【警鐘】知財の公的な支援窓口のアドバイスだけを参考にするのは危険です
大阪・梅田でフィラー特許事務所を経営している弁理士の中川真人です。今回は、知財の公的支援窓口の利用に関する注意喚起です。
食の博覧会で目の当たりにした知財支援の現実
私は12月初旬にインテックス大阪で開催されたフードストアソリューションズフェア2021を訪れ、これからの成長産業である食品業界に携わる方々に向けて知的財産制度活用についての啓蒙活動を行ってきました。
日本の知財支援はどうしても製造業を中心にした工業製品の分野に広く活用されてきたという歴史もあり、実際に食品業界を始めサービス業に携わる方々への知財支援は遅れているという現状があります。
そこで伺った話では、明らかに現在では知的財産制度を活用できるような事例に対しても、「一度弁理士さんに聞いたんですけどダメだと言われて諦めました」という声をかなりの数聞いたのです。
そして、どこの特許事務所を利用したのかといえば、ほぼ全員の出展者の方々が公的な支援窓口を利用したというお答えでした。
なぜ公的な無料相談サービスがいまだに残っているのか?
公的な支援窓口は、歴史的に中小企業向けの知財相談を無料で受けられるために用意された制度ですが、現在は弁理士も弁護士同様に自由報酬(弁理士が報酬額を自由に決めてよい制度)となり、無料相談サービスを用意している特許事務所もかなり増えました。
その意味では、中小企業向けの知財相談を無料で受けられるための相談窓口を、公費を使って運営する歴史的使命は終わっているのです。

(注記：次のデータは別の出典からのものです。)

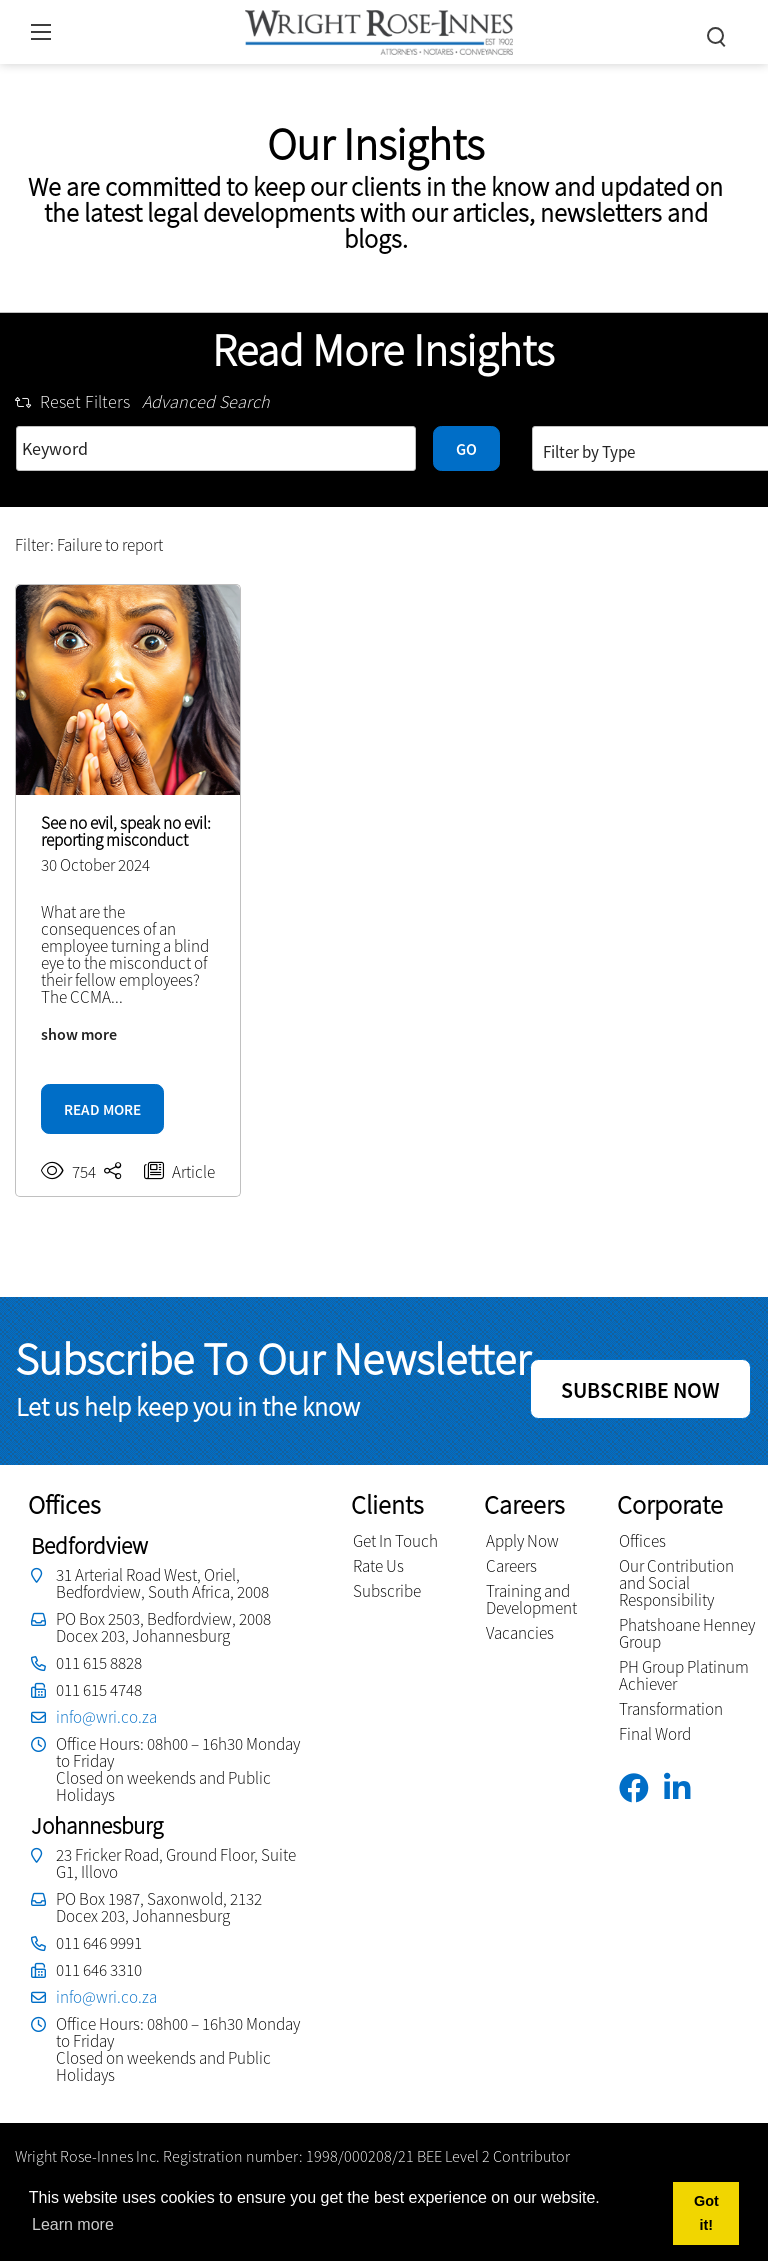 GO (466, 449)
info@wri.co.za (106, 1717)
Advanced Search (206, 401)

さらに、その公的な支援窓口は実質的に退職した勤務弁理士や弁理士であったことすらない単なる大企業知財部OBの定年退職後の再雇用支援制度の色合いを帯びてきており、誤解を恐れずに言えば
「水を飲まずにうさぎ跳びして筋肉つけろ!」
的な、もはや害悪のあるアドバイスと言わざるを得ない情報を提供している事例も少なくないのです。
民間の無料サービスをいくつも利用される方が絶対に貴社の利益にかないます
もし、知的財産制度に関して疑問や相談があるときは、公的な支援窓口を利用されるのも否定はしませんが、今は昔と違って民間の無料相談サービスがたくさんあります。さらに、弁理士は法律上の守秘義務を負っていますからどれだけ多くの弁理士に相談したところで、それで不利に扱われるようなことはありません。
ですから、仮に公的な支援窓口を使われたとしても、民間の特許事務所が提供している無料相談サービスも、可能であれば2〜3件は併行して利用されてみることを強くお勧めします。せめて、日本弁理士会の無料相談を利用するように心がけて下さい。
本来であれば、公的な支援窓口は無料相談のサービスを用意している特許事務所のリストを紹介するだけで全く支障はないはずです。このような知財業界の現状というか歴史的経緯を含めた実情を把握いただき、貴社の事業貢献の一助になることを祈願いたします。